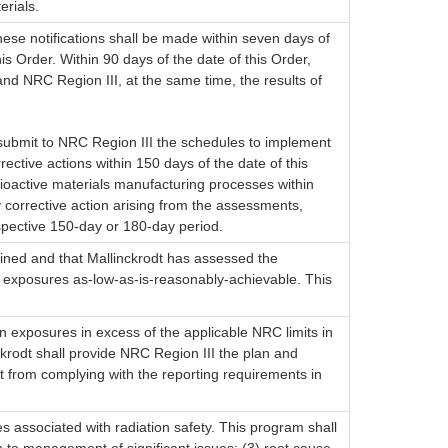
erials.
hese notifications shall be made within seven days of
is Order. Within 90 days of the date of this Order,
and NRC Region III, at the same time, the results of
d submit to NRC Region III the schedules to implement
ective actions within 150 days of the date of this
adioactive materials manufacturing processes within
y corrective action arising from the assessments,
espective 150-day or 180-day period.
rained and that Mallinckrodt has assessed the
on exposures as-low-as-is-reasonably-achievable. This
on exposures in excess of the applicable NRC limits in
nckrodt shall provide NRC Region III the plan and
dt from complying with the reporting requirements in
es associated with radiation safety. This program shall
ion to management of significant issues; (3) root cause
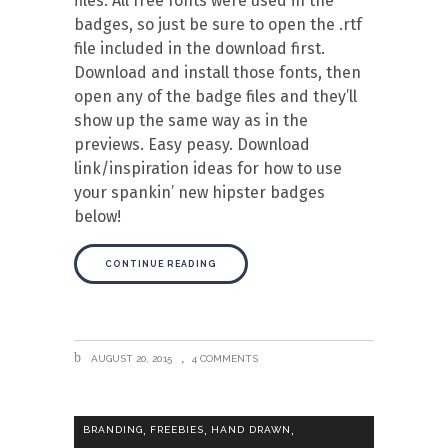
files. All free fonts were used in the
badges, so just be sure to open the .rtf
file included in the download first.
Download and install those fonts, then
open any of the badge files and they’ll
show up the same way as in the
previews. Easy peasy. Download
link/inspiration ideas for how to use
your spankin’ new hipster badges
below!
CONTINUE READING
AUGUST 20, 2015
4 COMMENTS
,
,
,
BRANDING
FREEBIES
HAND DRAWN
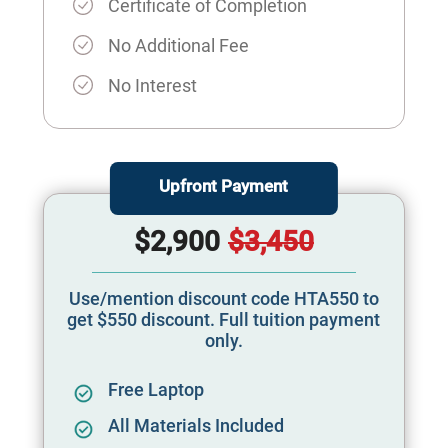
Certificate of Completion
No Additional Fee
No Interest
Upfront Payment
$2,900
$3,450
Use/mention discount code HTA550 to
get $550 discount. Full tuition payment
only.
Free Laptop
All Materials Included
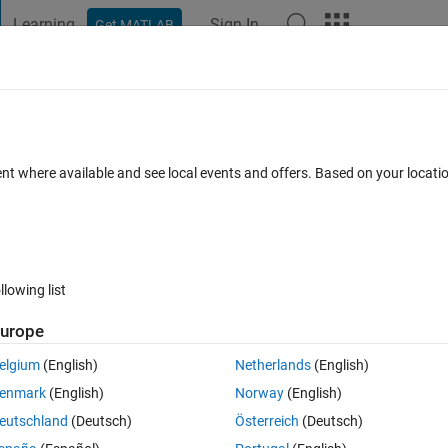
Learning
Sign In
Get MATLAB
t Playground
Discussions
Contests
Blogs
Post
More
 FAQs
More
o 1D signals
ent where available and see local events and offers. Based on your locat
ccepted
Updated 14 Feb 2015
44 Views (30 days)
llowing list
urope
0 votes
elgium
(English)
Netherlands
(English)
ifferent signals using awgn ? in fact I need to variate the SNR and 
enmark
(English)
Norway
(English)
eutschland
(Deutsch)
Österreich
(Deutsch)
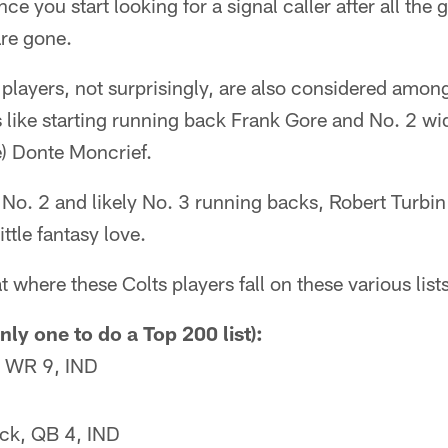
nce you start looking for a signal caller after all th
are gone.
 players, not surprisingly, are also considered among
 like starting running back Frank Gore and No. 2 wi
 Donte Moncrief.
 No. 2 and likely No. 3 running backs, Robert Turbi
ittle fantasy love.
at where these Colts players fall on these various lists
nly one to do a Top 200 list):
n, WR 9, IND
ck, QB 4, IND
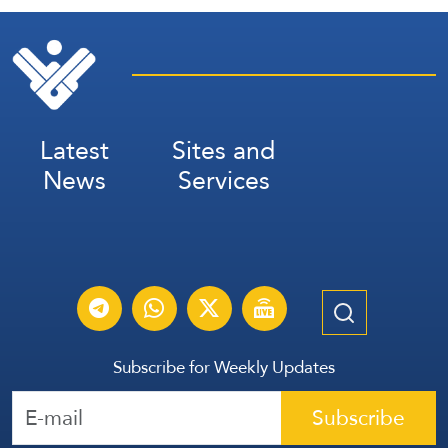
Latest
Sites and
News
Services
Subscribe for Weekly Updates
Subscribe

==========

Task brief
Repeat the lines above, starting at the first and stopping after the line that holds "dt from complying", with the pictures left out.

Result for this task
erials.
hese notifications shall be made within seven days of
is Order. Within 90 days of the date of this Order,
and NRC Region III, at the same time, the results of
d submit to NRC Region III the schedules to implement
ective actions within 150 days of the date of this
adioactive materials manufacturing processes within
y corrective action arising from the assessments,
espective 150-day or 180-day period.
rained and that Mallinckrodt has assessed the
on exposures as-low-as-is-reasonably-achievable. This
on exposures in excess of the applicable NRC limits in
nckrodt shall provide NRC Region III the plan and
dt from complying with the reporting requirements in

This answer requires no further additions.